* _Supplied material_:
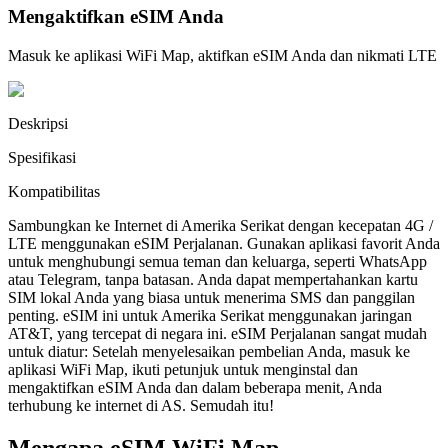
Mengaktifkan eSIM Anda
Masuk ke aplikasi WiFi Map, aktifkan eSIM Anda dan nikmati LTE
Deskripsi
Spesifikasi
Kompatibilitas
Sambungkan ke Internet di Amerika Serikat dengan kecepatan 4G /
LTE menggunakan eSIM Perjalanan. Gunakan aplikasi favorit Anda
untuk menghubungi semua teman dan keluarga, seperti WhatsApp
atau Telegram, tanpa batasan. Anda dapat mempertahankan kartu
SIM lokal Anda yang biasa untuk menerima SMS dan panggilan
penting. eSIM ini untuk Amerika Serikat menggunakan jaringan
AT&T, yang tercepat di negara ini. eSIM Perjalanan sangat mudah
untuk diatur: Setelah menyelesaikan pembelian Anda, masuk ke
aplikasi WiFi Map, ikuti petunjuk untuk menginstal dan
mengaktifkan eSIM Anda dan dalam beberapa menit, Anda
terhubung ke internet di AS. Semudah itu!
Mengapa eSIM WiFi Map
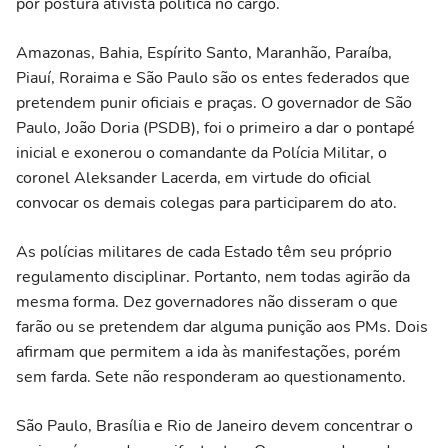
por postura ativista política no cargo.
Amazonas, Bahia, Espírito Santo, Maranhão, Paraíba,
Piauí, Roraima e São Paulo são os entes federados que
pretendem punir oficiais e praças. O governador de São
Paulo, João Doria (PSDB), foi o primeiro a dar o pontapé
inicial e exonerou o comandante da Polícia Militar, o
coronel Aleksander Lacerda, em virtude do oficial
convocar os demais colegas para participarem do ato.
As polícias militares de cada Estado têm seu próprio
regulamento disciplinar. Portanto, nem todas agirão da
mesma forma. Dez governadores não disseram o que
farão ou se pretendem dar alguma punição aos PMs. Dois
afirmam que permitem a ida às manifestações, porém
sem farda. Sete não responderam ao questionamento.
São Paulo, Brasília e Rio de Janeiro devem concentrar o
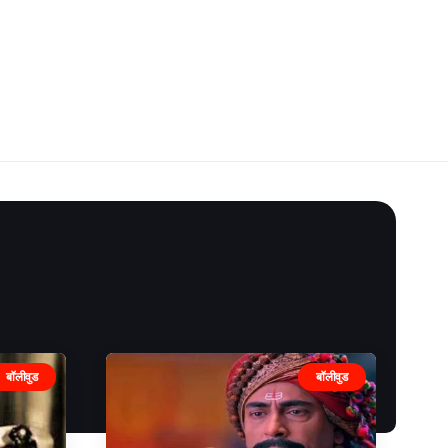
बॉलीवुड
बॉलीवुड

* _Exercise prompt_:
From the line containing "regulamento disciplinar. Portanto, nem" to the end of the data above, give those lines again verbatim, with both endpoints included and no images.

* _Answer to this exercise_:
regulamento disciplinar. Portanto, nem todas agirão da
mesma forma. Dez governadores não disseram o que
farão ou se pretendem dar alguma punição aos PMs. Dois
afirmam que permitem a ida às manifestações, porém
sem farda. Sete não responderam ao questionamento.
São Paulo, Brasília e Rio de Janeiro devem concentrar o
बॉलीवुड
बॉलीवुड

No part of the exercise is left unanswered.